Effort to pull Maine out of national popular vote compact fails

After the chambers of the Maine Legislature failed to agree, an effort to remove the state from a compact that seeks to abolish the Electoral College failed on Tuesday.
In 2024, the Legislature adopted something called the National Popular Vote Interstate Compact, which Gov. Janet Mills allowed to become law without her signature.
States that are part of the compact pledge their Electoral College votes to the presidential candidate with the most overall votes across the country, but it would only take effect once states with a total of 270 Electoral College votes have joined. Including Maine, 17 states and the District of Columbia have ratified the agreement, giving the compact a total of 209 electoral votes.

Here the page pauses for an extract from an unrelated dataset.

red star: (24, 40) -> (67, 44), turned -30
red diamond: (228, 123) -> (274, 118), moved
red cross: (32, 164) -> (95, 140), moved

Earlier this month, the Maine House of Representatives passed legislation, LD 252, that sought to repeal the decision to enter the compact.

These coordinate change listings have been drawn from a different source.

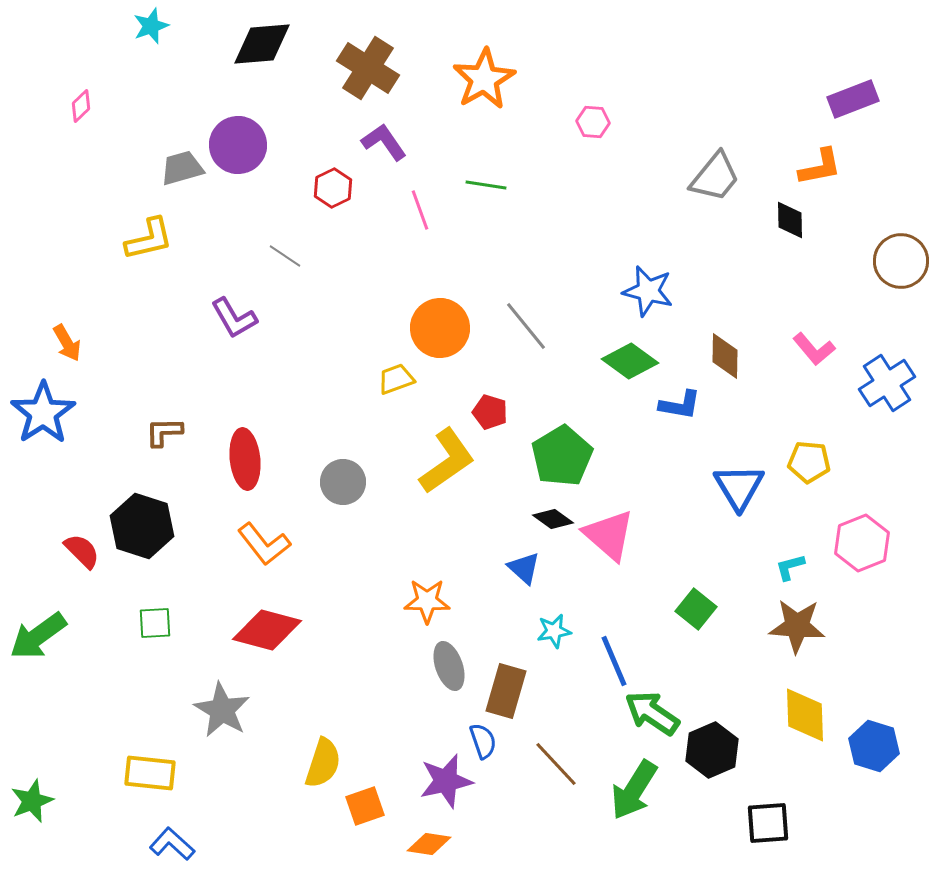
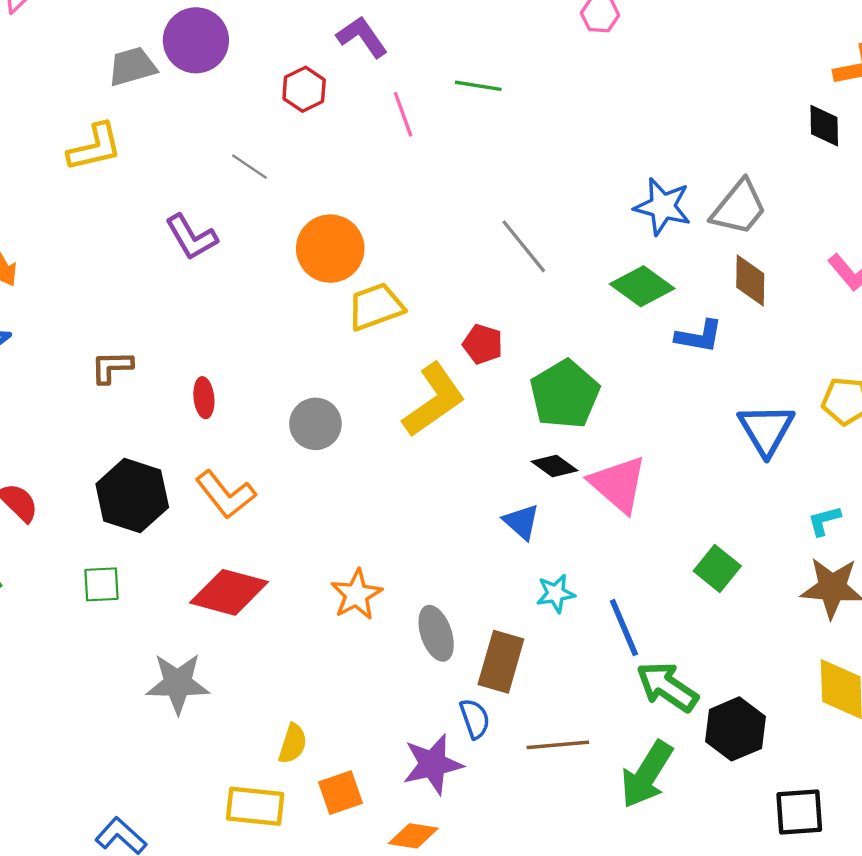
gray trapezoid: (715, 177) -> (739, 208), moved
orange circle: (440, 328) -> (330, 249), moved
yellow trapezoid: (396, 379) -> (376, 307), size x1.4
red ellipse: (245, 459) -> (204, 398), size x0.6
black hexagon: (142, 526) -> (132, 496), moved
orange star: (427, 601) -> (356, 595), moved, turned -30
gray star: (222, 710) -> (178, 683), turned -30
yellow semicircle: (323, 763) -> (293, 744), size x0.7
brown line: (556, 764) -> (558, 745), turned -52
yellow rectangle: (150, 773) -> (255, 806), moved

The Senate tabled the bill until Monday, when the upper chamber failed to pass it with a 16-18 vote before ultimately rejecting it.
Both the House and Senate insisted on their positions on Tuesday, effectively killing the bill.

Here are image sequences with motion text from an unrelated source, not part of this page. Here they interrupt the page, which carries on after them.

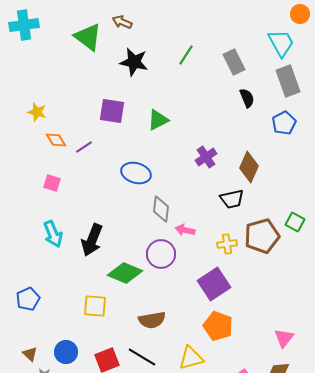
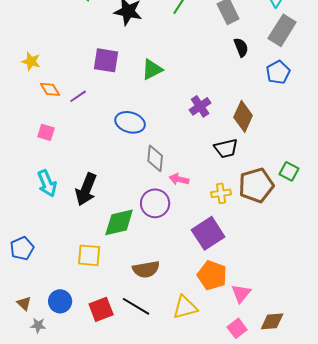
gray rectangle: (288, 81) -> (282, 30), turned 52
green diamond: (125, 273) -> (119, 222), turned -36
pink triangle: (284, 338) -> (241, 293), moved

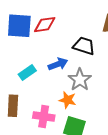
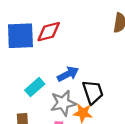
black trapezoid: (84, 46) -> (93, 92), moved, turned 60
gray star: (80, 80) -> (63, 103), moved, turned 30

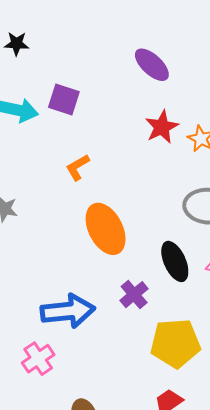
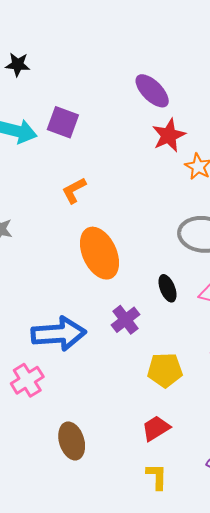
red star: (162, 127) -> (169, 135), moved
black ellipse: (175, 261) -> (167, 288), size x0.7
yellow pentagon: (175, 343) -> (165, 370), size x0.7

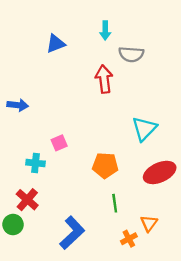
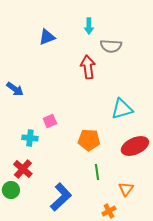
blue arrow: (18, 105) -> (15, 89), turned 30
cyan triangle: (144, 129) -> (122, 109), turned 30
orange cross: (129, 239) -> (109, 211), moved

Maine and Nebraska are the only states that split their electoral votes across candidates. Other states use a winner-take-all system where the candidate with the majority of the state’s popular vote gets all of the state’s electoral votes.
During floor speeches throughout consideration of LD 252, lawmakers disagreed on whether the current system or one in which the Electoral College is nullified would better represent Maine.
In the House on Tuesday, Rep. Barbara A. Bagshaw (R-Windham) argued the current system reflects the will of all 50 states individually, whereas the National Popular Vote would dilute Mainers’ votes.
However, Rep. Arthur Bell (D-Yarmouth), who sponsored the legislation to enter the pact last year, argued during a floor debate last month that the Electoral College system results in candidates only paying attention to voters in swing states, which Maine is not.
Mills allowed the measure to become law last year because she saw merit in both sides of this argument. “Recognizing that this measure has been the subject of public discussion several times before in Maine, I would like this important nationwide debate to continue and so I will allow this bill to become law without my signature,” she said in the statement at the time.
And both sides of the debate do not fall squarely along party lines.
While LD 252 was sponsored solely by Republicans, it has been backed by some Democrats in committee and floor votes.
In April, the majority of the Veterans and Legal Affairs Committee voted in favor of it, with eight legislators — Republicans, Democrats and one unenrolled — in support and five Democrats opposed.
Separately, the committee voted against another proposal, LD 1356, that sought to change Maine’s method of allocating electoral votes from the current district split to a winner-take-all system — but only if Nebraska also adopts winner-take-all. This bill is currently tabled in the House.
In April, the Nebraska Legislature killed a bill that sought to make this switch, after Republicans failed to secure enough votes to overcome a four-hour filibuster.